Thirdly, who were being entrusted with implementing the draconian Act? Not properly trained personnel as the Supreme Court had ordered and the state had promised in 1997, but commandos of the Manipur police. These men were given elementary training in counter-insurgency operations, but as the commission found out, they didn't have even minimal knowledge or understanding of the laws and the peremptory norms applicable to such situations, in combat, wartime, or during peace.

Even in 2005, the Justice BP Jeevan Reddy Commission undertook a detailed investigation of the ground reality, and strongly recommend that the Act be either repealed, unless of course the government did away with sections four and six and brought it in line with established principles of human rights:

"The Act is too sketchy, too bald and inadequate in several particulars... We must also mention the impression gathered by [the Committee] during the court of its work viz, the Act, for whatever reason, has become a symbol of oppression, an object of hate and an instrument of discrimination and high-handedness.
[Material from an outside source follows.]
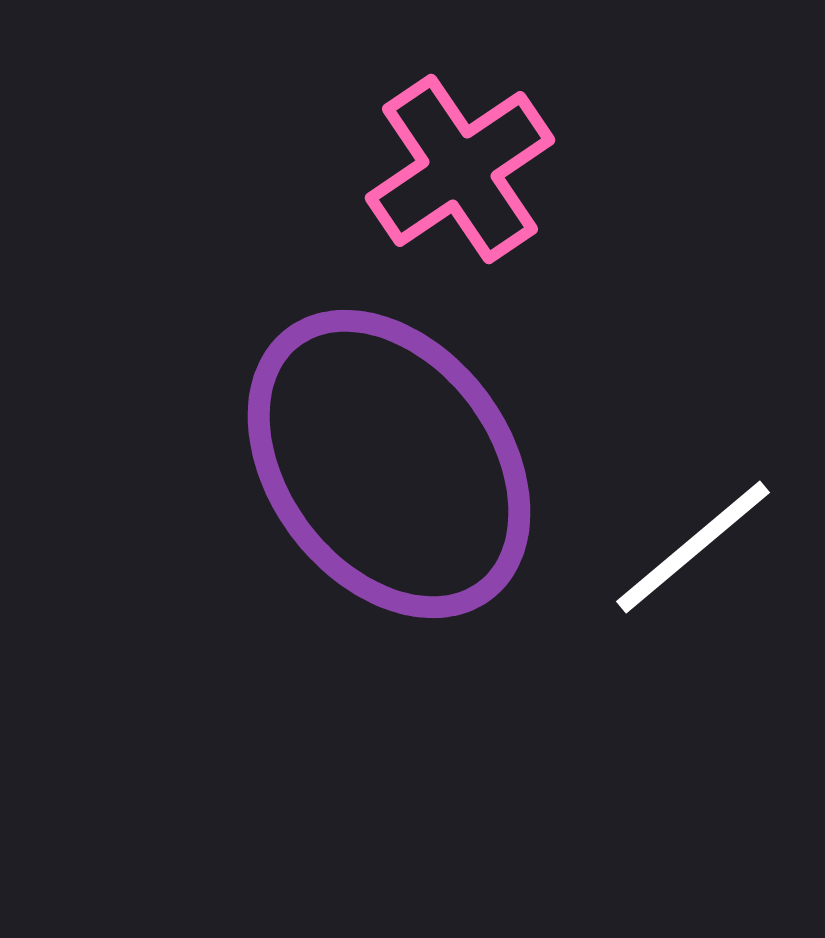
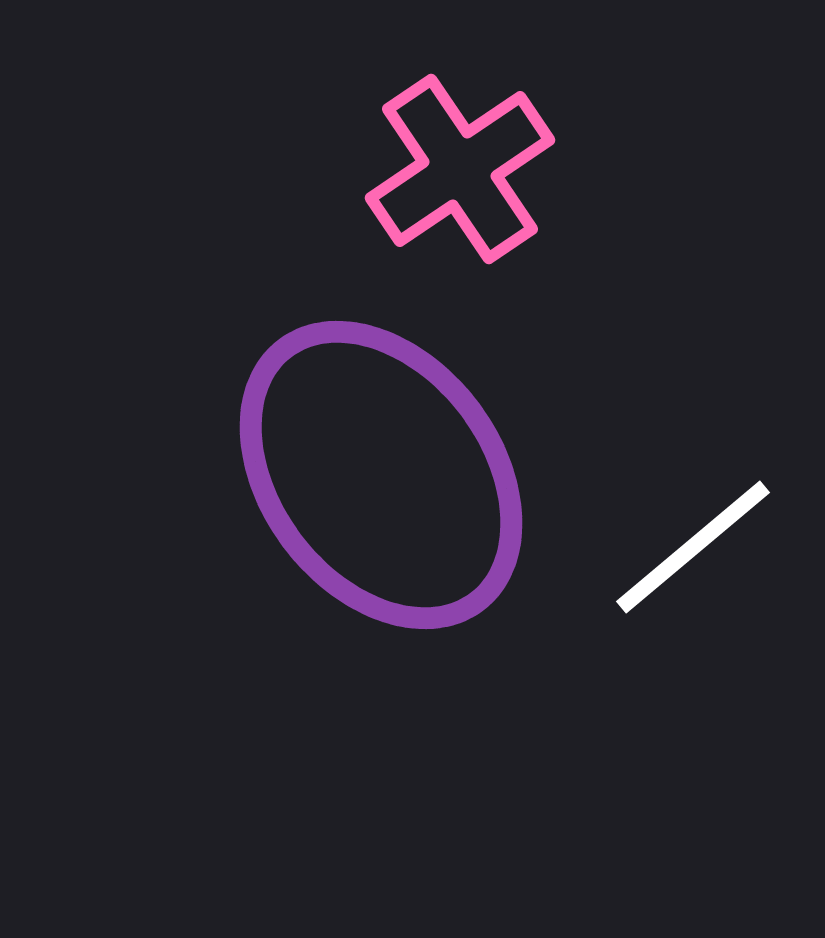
purple ellipse: moved 8 px left, 11 px down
It is highly desirable and advisable to repeal this Act altogether, without, of course, losing sight of the overwhelming desire of an overwhelming majority of the region that the Army should remain (though the Act should go)."

Now that the Supreme Court has concrete evidence, and cannot afford to act out of naivete and blind belief in the armed forces as it did in 1997. "Judicial blindness" to the murderous excesses of the AFSPA and its purveyors would be a bigger injustice than the Act itself.